En Syrie, depuis quelques semaines, les médecins opérant
dans les hôpitaux de fortune soupçonnent l’armée régulière d’utiliser des armes
chimiques contre la population. Le médecin Mohamed Al Mahmed, dont l’engagement
auprès des blessés de Bab Amro a été médiatisé, a enregistré début avril une
vidéo passée assez inaperçue.
Au chevet d’un malade soigné clandestinement, il décrit les
symptômes dont souffrent certains malades originaires de ce quartier assiégé
puis attaqué par l’armée fidèle au régime : « Ceci est l’un des cas que nous
avons pu recenser chez les gens originaires de Bab Amro. Ils sont victimes de
malaises, ont des réactions cutanées, des douleurs aux articulations et aux
muscles, des pertes de mémoire ainsi qu’une perte des cheveux. »
Vidéo du docteur en médecine Mohamed Al Mahmed
Sur la vidéo mise en ligne le 4 avril sur YouTube, le jeune
médecin ajoute : « Nous avons constaté tous ces troubles à plusieurs reprises
depuis quatre jours à Bab Amro, cela prouve que le régime utilise des armes
chimiques contre les habitants. Ce cas présent est l’un des douze déjà
recensés. Deux qui ont succombé à leurs blessures à l’hopital d’Al-Bor ! » La
caméra zoome sur la tête du malade, dépourvue à certains endroits de cheveux.
Il attrape la tignasse de l’homme, les cheveux se détachent sans difficulté.

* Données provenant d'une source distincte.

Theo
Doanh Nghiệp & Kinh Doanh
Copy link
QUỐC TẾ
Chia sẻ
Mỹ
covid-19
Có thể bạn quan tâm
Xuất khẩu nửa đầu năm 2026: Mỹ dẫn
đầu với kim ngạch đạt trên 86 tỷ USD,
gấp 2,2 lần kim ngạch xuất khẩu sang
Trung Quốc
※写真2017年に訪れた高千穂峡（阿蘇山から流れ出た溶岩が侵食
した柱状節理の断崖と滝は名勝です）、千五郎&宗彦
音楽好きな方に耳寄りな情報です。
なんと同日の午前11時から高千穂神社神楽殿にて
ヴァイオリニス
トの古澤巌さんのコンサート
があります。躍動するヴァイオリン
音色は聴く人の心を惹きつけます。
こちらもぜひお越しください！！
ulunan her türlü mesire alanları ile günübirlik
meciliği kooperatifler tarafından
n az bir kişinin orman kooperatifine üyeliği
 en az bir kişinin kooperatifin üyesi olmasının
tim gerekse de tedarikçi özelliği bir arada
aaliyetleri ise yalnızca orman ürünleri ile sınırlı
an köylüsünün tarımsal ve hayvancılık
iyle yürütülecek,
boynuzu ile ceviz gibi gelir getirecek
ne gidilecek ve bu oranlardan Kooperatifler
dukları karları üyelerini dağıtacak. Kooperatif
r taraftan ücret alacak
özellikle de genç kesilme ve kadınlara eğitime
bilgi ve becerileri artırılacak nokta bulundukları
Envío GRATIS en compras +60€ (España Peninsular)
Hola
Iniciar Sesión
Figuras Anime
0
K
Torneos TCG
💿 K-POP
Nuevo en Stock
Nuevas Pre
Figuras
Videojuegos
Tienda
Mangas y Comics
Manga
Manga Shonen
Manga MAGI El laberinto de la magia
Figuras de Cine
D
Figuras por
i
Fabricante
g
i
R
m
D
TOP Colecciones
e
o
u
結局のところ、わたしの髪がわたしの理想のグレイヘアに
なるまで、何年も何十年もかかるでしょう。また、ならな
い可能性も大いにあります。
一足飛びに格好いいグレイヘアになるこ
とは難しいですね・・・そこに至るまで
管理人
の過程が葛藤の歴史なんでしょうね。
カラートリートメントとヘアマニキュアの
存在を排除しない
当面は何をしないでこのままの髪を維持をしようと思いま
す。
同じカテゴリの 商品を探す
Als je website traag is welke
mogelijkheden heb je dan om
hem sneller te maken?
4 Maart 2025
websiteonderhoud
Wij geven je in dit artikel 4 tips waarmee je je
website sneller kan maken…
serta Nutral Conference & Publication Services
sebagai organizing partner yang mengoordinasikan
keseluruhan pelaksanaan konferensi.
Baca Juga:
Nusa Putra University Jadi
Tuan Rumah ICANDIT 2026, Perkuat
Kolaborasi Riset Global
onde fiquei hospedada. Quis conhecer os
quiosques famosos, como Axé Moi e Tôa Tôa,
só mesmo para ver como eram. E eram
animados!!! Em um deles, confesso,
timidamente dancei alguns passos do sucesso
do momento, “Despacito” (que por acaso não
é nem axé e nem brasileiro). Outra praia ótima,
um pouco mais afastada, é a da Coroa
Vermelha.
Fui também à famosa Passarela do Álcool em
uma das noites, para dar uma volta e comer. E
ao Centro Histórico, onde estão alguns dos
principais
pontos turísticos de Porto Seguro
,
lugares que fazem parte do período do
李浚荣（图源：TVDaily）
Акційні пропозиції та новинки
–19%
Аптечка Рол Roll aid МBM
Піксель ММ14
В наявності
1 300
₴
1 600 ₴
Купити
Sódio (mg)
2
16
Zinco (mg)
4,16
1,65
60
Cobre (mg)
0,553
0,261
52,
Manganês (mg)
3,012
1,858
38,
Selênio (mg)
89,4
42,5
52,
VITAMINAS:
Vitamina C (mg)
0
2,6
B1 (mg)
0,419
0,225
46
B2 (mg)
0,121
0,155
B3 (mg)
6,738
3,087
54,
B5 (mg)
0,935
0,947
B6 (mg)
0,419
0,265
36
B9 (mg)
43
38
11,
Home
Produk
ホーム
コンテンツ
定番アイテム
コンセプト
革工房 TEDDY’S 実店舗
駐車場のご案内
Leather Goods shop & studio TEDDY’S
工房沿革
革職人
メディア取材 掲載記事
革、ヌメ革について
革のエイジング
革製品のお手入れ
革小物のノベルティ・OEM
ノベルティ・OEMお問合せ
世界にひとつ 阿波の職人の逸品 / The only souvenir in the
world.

Mohamed Al Mahmed continue d’enregistrer son message : «
Nous faisons appel aux organisations humanitaires afin d’effectuer les analyses
médicales qui nous permettraient de soigner les cas constatés. En effet, il n’y
a pas de laboratoire sur place permettant d’établir des diagnostics. D’autres
cas ont aussi été répertoriés à Al-Rastan, dans la banlieue de Homs, aux
alentours du 10 avril.
Lui-même médecin, Mustapha Hijazi appelle tout de même à la
prudence : « Il y a eu beaucoup de rumeurs et les personnes ne sont pas
touchées par dizaines. Or, en général, les attaques à l’arme chimique ou aux
produits toxiques touchent un grand nombre de personne à la fois. »
Interview d'un médecin syrien
Ce qui est sûr, souligne-t-il, est que les docteurs disent
découvrir des symptômes auxquels ils n’avaient pas été confrontés depuis le
début de la révolution syrienne. Ceux qui ont fait le choix de porter secours à
la population dans les hôpitaux de fortune n’ont pas les moyens d’établir des
diagnostics sérieux pour ces nouveaux cas : « Il s’agit en général de médecins
très jeunes, souvent internes, qui n’ont pas beaucoup d’expérience. Ils ne
disposent pas non plus du matériel nécessaire pour savoir de quoi ces malades
sont atteints. »
Début février, l’organisation Médecin sans frontières
dénonçait le fait que le régime syrien prenne pour cible tout hôpital
clandestin et les médecins qui y travaillent. Filmé de dos (voir ci-dessus),
l’un d’eux expliquait que « la sécurité est ce qui préoccupe le plus les
médecins syriens » puisque « la possibilité d’être arrêté est grande ».